The makeshift pipeline was being used to transport bootleg alcohol out of Ukraine into neighbouring Moldova.
Dipo Faloyin
London, GB
Ukrainian border officials inspect the contents of the pipeline.
Ukrainian border officials inspect the contents of the pipeline. Photo: screenshot courtesy of the Ukrainian gover

An illegal “vodka pipeline” has been discovered by a group of patrolling Ukrainian border officials near the southeastern city of Podilsk.

According to the Ukrainian government, the pipeline was used to transport bootleg alcohol from Ukraine into Moldova. 

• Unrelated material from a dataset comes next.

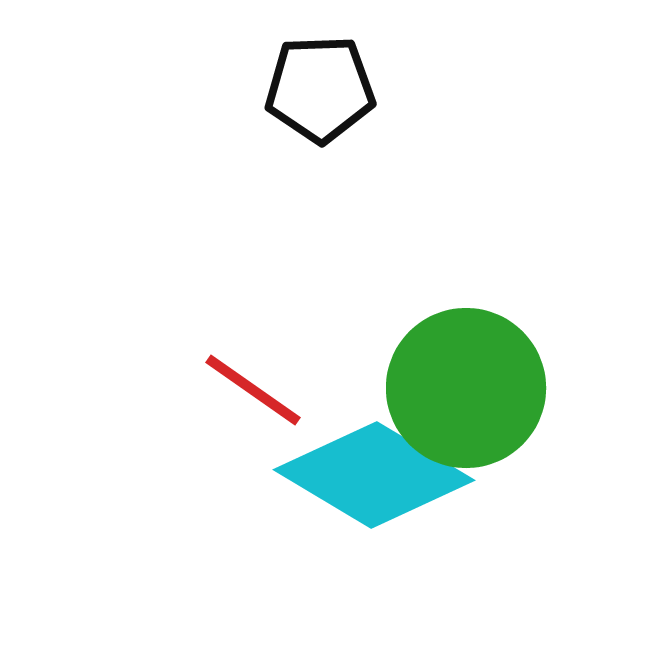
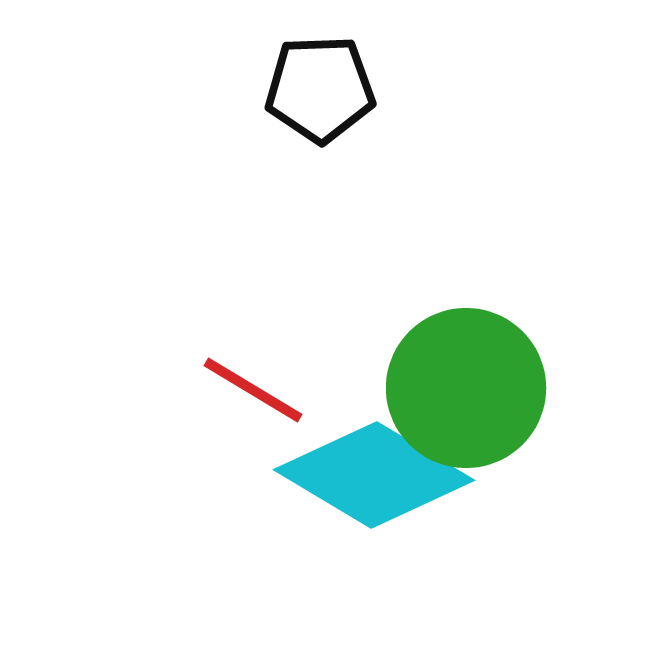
red line: rotated 4 degrees counterclockwise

“Three hundred meters of polyethlene pipe stretched from the state border underground in the direction of the private home of a 32-year-old citizen of Ukraine,” the Ukrainian government said in a statement. “Previously, the discovered highway was used for the illegal transfer of alcohol to Ukraine from the Transnistrian segment of the Moldovan-Ukrainian border.”

The recently discovered vodka highway is part of a network of pipelines built under the former Soviet Union that was built to transport cheap Russian vodka out of the country and into neighbouring states to sell for a large profit. 

A two-mile pipeline was found in 2004 between Belarus and Lithuania, and a one-mile line was discovered four years later between Russia and Estonia. The most recent discovery came in 2013 when a line was found running through Kazakhstan into Kyrgyzstan. 

The Ukrainian government says it plans to investigate and dismantle the newly discovered pipeline.